Мои слова, видимо, не произвели никакого впечатления. Распутин как?то глупо, деланно, полуидиотски осклабился, пробормотал: «Я так, я ничего, вот просто смотрю, какая высокая комната» и продолжал молчать, закинувши голову кверху, все смотрел на потолок. Из этого томительного состояния вывел меня приход Мамонтова. Он поцеловался с Распутиным и стал расспрашивать его, действительно ли он собирается уехать домой. Вместо ответа Мамонтову Распутин снова уставился на меня в упор своими холодными, пронзительными глазами и проговорил скороговоркой: «Что ж уезжать мне, что ли? Житья мне больше нет и чего плетут на меня!» Я сказал ему: «Да, конечно, вы хорошо сделаете, если уедете. Плетут на вас или говорят одну правду, но вы должны понять, что здесь не ваше место, что вы вредите государю, появляясь во дворе и в особенности рассказывая о вашей близости и давая кому угодно пищу для самых невероятных выдумок и заключений».
«Кому я что рассказываю, — все врут на меня, все выдумывают, нешто я лезу во дворец, — зачем меня туда зовут!» — почти завизжал Распутин. Но его остановил Мамонтов своим ровным, тихим, вкрадчивым голосом: «Ну, что греха таить, Григорий Ефимович, вот ты сам рассказываешь лишнее, да и не в том дело, а в том, что не твое там место, не твоего ума дело говорить, что ты ставишь и смещаешь министров, да принимать всех, кому не лень идти к тебе со всякими делами да просьбами и писать о них кому угодно. Подумай об этом хорошенько сам и скажи по — совести, из?за чего же льнут к тебе всякие генералы и больше чиновники, разве не из?за того, что ты берешься хлопотать за них? А разве тебе даром станут давать подарки,
поить и кормить тебя? И что же прятаться — ведь ты сам сказал мне, что поставил Саблера в обер — прокуроры, и мне же ты предлагал сказать царю про меня, чтобы выше меня поставил. Вот тебе и ответ на твои слова. Худо будет, если ты не отстанешь от дворца, и худо не тебе, а царю, про которого теперь плетет всякий, кому не лень языком болтать».

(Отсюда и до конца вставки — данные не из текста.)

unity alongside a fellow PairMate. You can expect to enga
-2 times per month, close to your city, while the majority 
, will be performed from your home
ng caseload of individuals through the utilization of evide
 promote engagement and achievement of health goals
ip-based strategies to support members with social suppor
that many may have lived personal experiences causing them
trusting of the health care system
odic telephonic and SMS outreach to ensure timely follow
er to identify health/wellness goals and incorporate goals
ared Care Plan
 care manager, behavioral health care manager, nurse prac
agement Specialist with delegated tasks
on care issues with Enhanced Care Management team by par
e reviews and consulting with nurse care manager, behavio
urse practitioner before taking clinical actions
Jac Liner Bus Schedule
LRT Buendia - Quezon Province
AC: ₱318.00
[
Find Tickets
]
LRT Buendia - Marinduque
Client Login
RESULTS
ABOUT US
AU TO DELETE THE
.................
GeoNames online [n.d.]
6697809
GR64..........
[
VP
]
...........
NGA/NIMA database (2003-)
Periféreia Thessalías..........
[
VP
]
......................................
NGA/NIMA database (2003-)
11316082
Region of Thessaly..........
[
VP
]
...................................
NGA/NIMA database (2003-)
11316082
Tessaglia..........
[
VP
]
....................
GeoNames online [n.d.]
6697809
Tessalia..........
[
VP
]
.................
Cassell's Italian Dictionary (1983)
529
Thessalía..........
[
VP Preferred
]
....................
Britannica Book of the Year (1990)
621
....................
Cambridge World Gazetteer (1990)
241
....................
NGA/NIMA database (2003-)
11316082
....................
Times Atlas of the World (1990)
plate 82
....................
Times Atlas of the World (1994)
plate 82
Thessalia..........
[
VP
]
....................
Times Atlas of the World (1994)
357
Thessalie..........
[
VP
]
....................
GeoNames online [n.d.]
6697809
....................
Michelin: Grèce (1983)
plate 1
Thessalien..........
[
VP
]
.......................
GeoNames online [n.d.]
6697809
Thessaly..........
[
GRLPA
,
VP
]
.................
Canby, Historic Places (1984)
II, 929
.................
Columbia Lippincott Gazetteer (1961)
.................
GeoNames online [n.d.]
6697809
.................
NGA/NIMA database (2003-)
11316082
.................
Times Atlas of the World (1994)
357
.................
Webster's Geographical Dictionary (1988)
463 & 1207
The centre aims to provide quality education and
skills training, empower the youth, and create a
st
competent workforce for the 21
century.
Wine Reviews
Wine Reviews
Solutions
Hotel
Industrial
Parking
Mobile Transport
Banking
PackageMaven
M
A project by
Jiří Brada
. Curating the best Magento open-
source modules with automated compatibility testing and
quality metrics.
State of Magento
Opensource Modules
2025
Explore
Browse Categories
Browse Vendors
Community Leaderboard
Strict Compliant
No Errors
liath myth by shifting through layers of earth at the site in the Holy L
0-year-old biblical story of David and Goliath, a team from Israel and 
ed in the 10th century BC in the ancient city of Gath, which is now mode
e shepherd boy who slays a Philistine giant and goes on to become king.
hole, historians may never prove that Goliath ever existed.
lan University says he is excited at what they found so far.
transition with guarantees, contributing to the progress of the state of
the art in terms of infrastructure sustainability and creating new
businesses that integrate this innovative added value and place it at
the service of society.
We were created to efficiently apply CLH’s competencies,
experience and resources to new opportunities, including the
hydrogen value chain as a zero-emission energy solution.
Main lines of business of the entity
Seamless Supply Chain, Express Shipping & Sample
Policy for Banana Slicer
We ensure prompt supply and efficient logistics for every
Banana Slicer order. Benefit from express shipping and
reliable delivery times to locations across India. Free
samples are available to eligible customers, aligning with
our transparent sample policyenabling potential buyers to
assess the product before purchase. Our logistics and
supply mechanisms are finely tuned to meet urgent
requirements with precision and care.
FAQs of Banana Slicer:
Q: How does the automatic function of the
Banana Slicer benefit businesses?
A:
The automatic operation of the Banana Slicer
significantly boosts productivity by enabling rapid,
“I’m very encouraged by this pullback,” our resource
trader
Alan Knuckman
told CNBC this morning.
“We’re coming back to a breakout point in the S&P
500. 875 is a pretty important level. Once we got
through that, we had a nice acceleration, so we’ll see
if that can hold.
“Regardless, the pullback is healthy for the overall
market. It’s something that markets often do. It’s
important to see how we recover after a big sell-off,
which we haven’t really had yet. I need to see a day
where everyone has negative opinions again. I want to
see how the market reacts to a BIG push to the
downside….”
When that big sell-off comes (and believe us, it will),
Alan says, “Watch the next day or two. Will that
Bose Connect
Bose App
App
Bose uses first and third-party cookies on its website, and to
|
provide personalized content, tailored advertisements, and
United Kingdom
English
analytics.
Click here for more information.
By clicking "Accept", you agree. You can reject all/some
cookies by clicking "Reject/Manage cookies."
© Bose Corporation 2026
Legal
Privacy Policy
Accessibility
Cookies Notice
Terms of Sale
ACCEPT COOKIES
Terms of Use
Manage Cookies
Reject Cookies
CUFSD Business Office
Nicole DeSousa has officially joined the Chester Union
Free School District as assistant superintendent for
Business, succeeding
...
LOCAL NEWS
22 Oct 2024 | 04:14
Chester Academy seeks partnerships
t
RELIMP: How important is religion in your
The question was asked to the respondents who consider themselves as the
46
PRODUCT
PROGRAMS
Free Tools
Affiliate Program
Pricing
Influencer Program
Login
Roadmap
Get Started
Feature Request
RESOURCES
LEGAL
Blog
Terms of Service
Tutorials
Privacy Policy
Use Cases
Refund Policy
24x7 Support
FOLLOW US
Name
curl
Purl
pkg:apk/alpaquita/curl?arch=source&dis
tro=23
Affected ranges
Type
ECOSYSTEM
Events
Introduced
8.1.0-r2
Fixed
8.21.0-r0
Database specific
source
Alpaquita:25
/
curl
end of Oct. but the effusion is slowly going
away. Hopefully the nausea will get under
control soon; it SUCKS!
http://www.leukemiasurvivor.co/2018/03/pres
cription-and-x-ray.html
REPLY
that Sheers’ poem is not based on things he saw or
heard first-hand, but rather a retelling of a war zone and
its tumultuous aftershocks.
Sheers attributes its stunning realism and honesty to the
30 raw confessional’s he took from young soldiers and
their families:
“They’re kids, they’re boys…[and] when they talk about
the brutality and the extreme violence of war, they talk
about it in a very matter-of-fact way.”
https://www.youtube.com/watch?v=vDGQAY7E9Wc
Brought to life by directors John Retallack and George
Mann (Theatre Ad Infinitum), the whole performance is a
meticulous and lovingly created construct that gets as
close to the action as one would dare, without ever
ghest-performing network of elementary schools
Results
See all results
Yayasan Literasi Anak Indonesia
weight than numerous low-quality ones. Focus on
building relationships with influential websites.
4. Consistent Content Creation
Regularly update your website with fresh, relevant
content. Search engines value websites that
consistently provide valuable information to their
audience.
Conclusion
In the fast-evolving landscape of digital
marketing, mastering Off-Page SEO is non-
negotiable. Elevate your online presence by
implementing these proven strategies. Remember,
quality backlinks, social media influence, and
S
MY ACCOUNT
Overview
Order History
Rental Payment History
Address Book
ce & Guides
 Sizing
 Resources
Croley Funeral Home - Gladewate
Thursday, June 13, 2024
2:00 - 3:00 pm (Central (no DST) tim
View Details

Распутин во все время, что говорил Мамонтов, сидел с закрытыми глазами, не открывая их, опустивши голову, и упорно молчал. Молчали и мы, и необычайно долго и томительно казалось это молчание. Подали чай. Распутин забрал пригоршню печенья, бросил его в стакан, уставился опять на меня своими рысьими глазами. Мне надоела эта пытка гипнотизировать меня, и я сказал просто: «Напрасно вы так упорно глядите на меня, ваши глаза не производят на меня никакого действия, давайте лучше говорить просто и ответьте мне, разве не прав Валерий Николаевич (Мамонтов. — В. Р.), говоря вам, что он сказал?» Распутин глупо улыбнулся, заерзал на стуле, отвернулся от нас обоих в сторону и сказал: «Ладно, я уеду, только уж пущай меня не зовут обратно, если я худой, что царю от меня худо».
Я собирался было перевести разговор на другую тему. Стал расспрашивать Распутина о продовольственном деле в Тобольской губернии — в тот год там был неурожай, — он оживился, отвечал мне здраво, толково и даже остроумно, но стоило только мне сказать ему: «Вот так?то лучше говорить просто, можно обо всем договориться», как он опять съежился, стал закидывать голову или опускал ее к полу, бормотал какие?то бессвязные слова: «ладно, я худой, уеду, пущай справляются без меня, зачем меня зовут сказать то, да другое, про того, да про другого». Долго опять молчал, уставившись на меня, потом сорвался с места и сказал только: «Ну, вот и познакомились, прощайте» и ушел от меня».